Fortunately, the especial conditions of the TMA experiments (micrometric films much thinner than probe radius) allow us to apply several simplifications that lead to an analytical solution for the probe velocity during indentation. First of all, since the liquid flows between two surfaces kept tens of micrometers apart, viscous losses are much higher than pressure variations due to inertia, i.e., the Bernoulli effect can be neglected [48]. In other words, without inertia the state at time t will not depend on the state at time t—dt; consequently, the velocity field is that of a steady-state solution consistent with the instantaneous boundary conditions imposed by the probe and the substrate. Second, since the probe radius, R, is much larger than the film thickness, H, beyond a small distance from the axis the radial velocity will be much higher than the axial velocity. So, we will consider a pure radial flow. And, third, R >  > h also implies that between r and r + dr the liquid flows between two nearly parallel disks.

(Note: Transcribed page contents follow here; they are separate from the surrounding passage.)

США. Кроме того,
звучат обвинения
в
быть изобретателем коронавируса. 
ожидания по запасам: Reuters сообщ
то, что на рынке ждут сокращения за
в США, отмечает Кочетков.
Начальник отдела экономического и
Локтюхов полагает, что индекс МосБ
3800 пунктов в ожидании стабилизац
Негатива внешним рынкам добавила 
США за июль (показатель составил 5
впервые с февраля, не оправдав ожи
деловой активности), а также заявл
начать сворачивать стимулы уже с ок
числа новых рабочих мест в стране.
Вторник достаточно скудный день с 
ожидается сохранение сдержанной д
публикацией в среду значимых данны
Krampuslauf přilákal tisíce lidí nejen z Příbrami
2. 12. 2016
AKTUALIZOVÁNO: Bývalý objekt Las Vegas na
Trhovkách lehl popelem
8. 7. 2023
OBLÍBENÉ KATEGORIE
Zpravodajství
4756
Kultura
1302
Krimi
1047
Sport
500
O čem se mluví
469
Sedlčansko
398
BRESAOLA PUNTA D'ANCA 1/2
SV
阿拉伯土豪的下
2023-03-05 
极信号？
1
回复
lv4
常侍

The steady radial flow rate Q between two parallel disks separated by h extending from r to r + dr leads to a pressure gradient [48]:

$$\frac{{{\text{d}}P}}{{{\text{d}}r}} = - \frac{6\eta }{{\pi rh^{3} }}Q\left( r \right),$$

(6)

where η is viscosity, and volume conservation imposes Q to be equal to the volume swept per unit time by the probe from r = 0 to r:

$$Q = \pi r^{2} v,$$

(7)

where v is the probe velocity. Between r and r + dr, P exerts an upward force to the probe equal to:

$${\text{dF}} = P \cdot 2\pi r{\text{d}}r.$$

(8)

So, integration of Eq. (A1) from r = r_MAX where P = 0 to r delivers P(r) and integration of eq.(A3) from r = r_MAX to 0 delivers the force on the probe:

$$F = 6\pi \eta vR^{2} \frac{{\left( {h_{{{\text{MAX}}}} - h_{0} } \right)^{2} }}{{h_{{{\text{MAX}}}}^{2} h_{0} }},$$

(9)

where h₀ is the substrate-probe distance and h_MAX = h(r_MAX) (Fig. 1).

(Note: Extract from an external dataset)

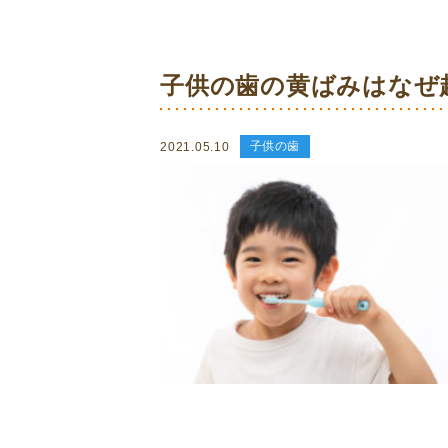
子供の歯の黄ばみはなぜ起
子供の歯
2021.05.10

An additional assumption has to be made to get closer to the experimental behavior. When the liquid gets out from below the probe, it accumulates there forming a rim, this effect being more pronounced for higher viscosity and probe velocity (the footprints shown in Fig. 2b all contain these characteristic rims). We assume the simplification that the rim finishes abruptly as sketched in Fig. 1. Volume conservation delivers the value of

$$r_{{{\text{MAX}}}} = 2\sqrt {R\left( {H - h_{0} } \right)\,} {\text{and }}h_{{{\text{MAX}}}} = 2H - h_{0} ,$$

(10)

that are exact within the approximation of a parabolic tip (h <  < R). Substitution of Eq. (A5) into Eq. (A4) and rearrangement leads to

$$v \equiv - \frac{{\text{d}h_{0} }}{{{\text{d}}t}} = \frac{F}{{6\pi \eta R^{2} }}\frac{{\left( {2H - h_{0} } \right)^{2} h_{0} }}{{4\left( {H - h_{0} } \right)^{2} }}$$

(11)

where F is either the upward force exerted by the liquid on the probe or the constant load that the TMA apparatus applies to the probe. This is so because, along the loading curve, the imbalance due to probe acceleration can be neglected. Experiments have revealed that this condition may not be correct just when the probe enters in contact with the film (see last paragraph of Sect. “- Thermal evolution of Ce propionate films”).

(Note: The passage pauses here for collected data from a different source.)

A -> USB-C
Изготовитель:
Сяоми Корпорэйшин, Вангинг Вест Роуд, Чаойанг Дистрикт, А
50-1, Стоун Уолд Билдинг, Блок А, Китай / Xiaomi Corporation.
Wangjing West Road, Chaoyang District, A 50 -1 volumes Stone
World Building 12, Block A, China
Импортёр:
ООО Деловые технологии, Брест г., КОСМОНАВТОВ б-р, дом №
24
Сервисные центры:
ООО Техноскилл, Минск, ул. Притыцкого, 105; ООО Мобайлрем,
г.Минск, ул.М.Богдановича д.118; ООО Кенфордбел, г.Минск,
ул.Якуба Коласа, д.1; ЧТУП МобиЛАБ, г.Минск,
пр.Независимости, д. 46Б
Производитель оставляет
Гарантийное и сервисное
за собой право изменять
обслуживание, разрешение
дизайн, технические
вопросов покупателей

If h₀ = H at t = 0, and η remains constant during the experiment, integration of Eq. (A6) delivers the predicted TMA loading curve:

$$t = - \alpha \left\{ {\frac{2}{{2 - h_{0} /H}} - 2 + \ln \left[ {\left( {2 - h_{0} /H} \right)^{3} \cdot h_{0} /H} \right]} \right\}.$$

(12)

Svintsov et al. [4] also derived Eq. (A7) but the assumptions leading to this result were not clearly or correctly stated. On the other hand, they applied it to loading–unloading cycles and followed a different analysis procedure to obtain viscosity. We consider that their method gives a qualitative rather than a quantitative evaluation of the viscosity.